What the exercise asks
State the count of lines below in which the word "properties" appears, and add nothing.

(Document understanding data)
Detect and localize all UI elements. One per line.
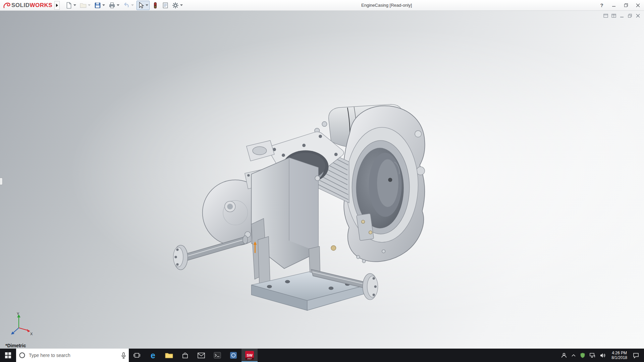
- file-properties-button[interactable]: [161, 1, 170, 10]
- chevron-down-icon[interactable]: [146, 4, 148, 6]
- windows-taskbar: e: [0, 349, 644, 362]
- flyout-right-triangle-icon: [56, 4, 58, 7]
- command-prompt-icon: [214, 352, 221, 359]
- engine-casing-model[interactable]: [0, 11, 644, 349]
- clock[interactable]: 4:26 PM 8/1/2018: [608, 349, 631, 362]
- view-orientation-label: *Dimetric: [5, 343, 26, 348]
- help-button[interactable]: ?: [596, 0, 608, 10]
- edge-browser-button[interactable]: e: [145, 349, 161, 362]
- sw-year-label: 2017: [245, 358, 254, 360]
- microphone-icon[interactable]: [121, 352, 126, 359]
- store-button[interactable]: [177, 349, 193, 362]
- left-shaft-part[interactable]: [173, 236, 248, 270]
- mail-envelope-icon: [198, 353, 205, 358]
- minimize-icon: [612, 3, 616, 7]
- store-bag-icon: [182, 352, 189, 359]
- file-properties-icon: [162, 2, 169, 9]
- print-button[interactable]: [108, 1, 121, 10]
- brand-text-solid: SOLID: [11, 2, 30, 9]
- window-controls: ?: [596, 0, 644, 10]
- help-icon: ?: [600, 2, 603, 8]
- people-button[interactable]: [559, 349, 569, 362]
- gear-icon: [172, 2, 179, 9]
- network-tray-button[interactable]: [587, 349, 598, 362]
- volume-icon: [600, 353, 606, 358]
- people-icon: [561, 353, 567, 358]
- save-button[interactable]: [93, 1, 106, 10]
- open-folder-icon: [79, 2, 87, 9]
- shield-icon: [580, 353, 585, 358]
- chevron-down-icon[interactable]: [131, 4, 134, 6]
- restore-icon: [624, 3, 628, 7]
- start-button[interactable]: [0, 349, 16, 362]
- volume-tray-button[interactable]: [598, 349, 608, 362]
- network-icon: [590, 353, 595, 358]
- new-document-icon: [65, 2, 72, 9]
- cortana-circle-icon: [19, 352, 25, 359]
- mail-button[interactable]: [193, 349, 209, 362]
- rebuild-traffic-light-icon: [152, 2, 159, 9]
- save-floppy-icon: [94, 2, 101, 9]
- rebuild-button[interactable]: [151, 1, 160, 10]
- clutch-housing-part[interactable]: [343, 106, 425, 263]
- file-explorer-button[interactable]: [161, 349, 177, 362]
- graphics-area[interactable]: Y X *Dimetric: [0, 11, 644, 349]
- select-cursor-icon: [137, 2, 145, 9]
- axis-x-label: X: [30, 332, 33, 336]
- chevron-down-icon[interactable]: [88, 4, 91, 6]
- blue-app-icon: [230, 352, 237, 359]
- printer-icon: [108, 2, 116, 9]
- chevron-up-icon: [572, 354, 576, 357]
- chevron-down-icon[interactable]: [180, 4, 183, 6]
- solidworks-window: SOLIDWORKS: [0, 0, 644, 362]
- chevron-down-icon[interactable]: [102, 4, 105, 6]
- axis-y-label: Y: [17, 312, 19, 316]
- show-hidden-icons-button[interactable]: [569, 349, 578, 362]
- search-input[interactable]: [28, 352, 121, 358]
- open-document-button[interactable]: [79, 1, 92, 10]
- brand-text-works: WORKS: [30, 2, 52, 9]
- chevron-down-icon[interactable]: [73, 4, 76, 6]
- edge-icon: e: [151, 351, 155, 360]
- coordinate-triad: Y X: [8, 312, 34, 337]
- close-icon: [636, 3, 640, 7]
- restore-button[interactable]: [620, 0, 632, 10]
- defender-tray-button[interactable]: [578, 349, 587, 362]
- undo-button[interactable]: [122, 1, 135, 10]
- task-view-icon: [133, 352, 140, 358]
- system-tray: 4:26 PM 8/1/2018: [559, 349, 644, 362]
- clock-time: 4:26 PM: [611, 351, 627, 355]
- titlebar: SOLIDWORKS: [0, 0, 644, 11]
- new-document-button[interactable]: [64, 1, 77, 10]
- folder-icon: [165, 352, 173, 359]
- clock-date: 8/1/2018: [611, 355, 627, 360]
- solidworks-logo-icon: [3, 2, 11, 9]
- close-button[interactable]: [632, 0, 644, 10]
- options-button[interactable]: [171, 1, 184, 10]
- document-title: EngineCasing [Read-only]: [184, 3, 596, 8]
- solidworks-taskbar-button[interactable]: SW 2017: [241, 349, 258, 362]
- minimize-button[interactable]: [608, 0, 620, 10]
- windows-logo-icon: [5, 352, 11, 358]
- toolbar-flyout-arrow[interactable]: [54, 1, 60, 10]
- solidworks-app-icon: SW 2017: [245, 351, 254, 360]
- action-center-icon: [633, 353, 639, 358]
- command-prompt-button[interactable]: [209, 349, 225, 362]
- blue-app-button[interactable]: [225, 349, 241, 362]
- undo-arrow-icon: [123, 2, 130, 9]
- sw-label: SW: [247, 353, 253, 357]
- select-tool-button[interactable]: [137, 1, 150, 10]
- action-center-button[interactable]: [631, 349, 641, 362]
- solidworks-logo: SOLIDWORKS: [0, 2, 54, 9]
- featuremanager-collapsed-tab[interactable]: [0, 178, 3, 185]
- main-toolbar: [64, 1, 184, 10]
- taskbar-search[interactable]: [16, 349, 129, 362]
- chevron-down-icon[interactable]: [117, 4, 119, 6]
- task-view-button[interactable]: [129, 349, 145, 362]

Answer to this problem
2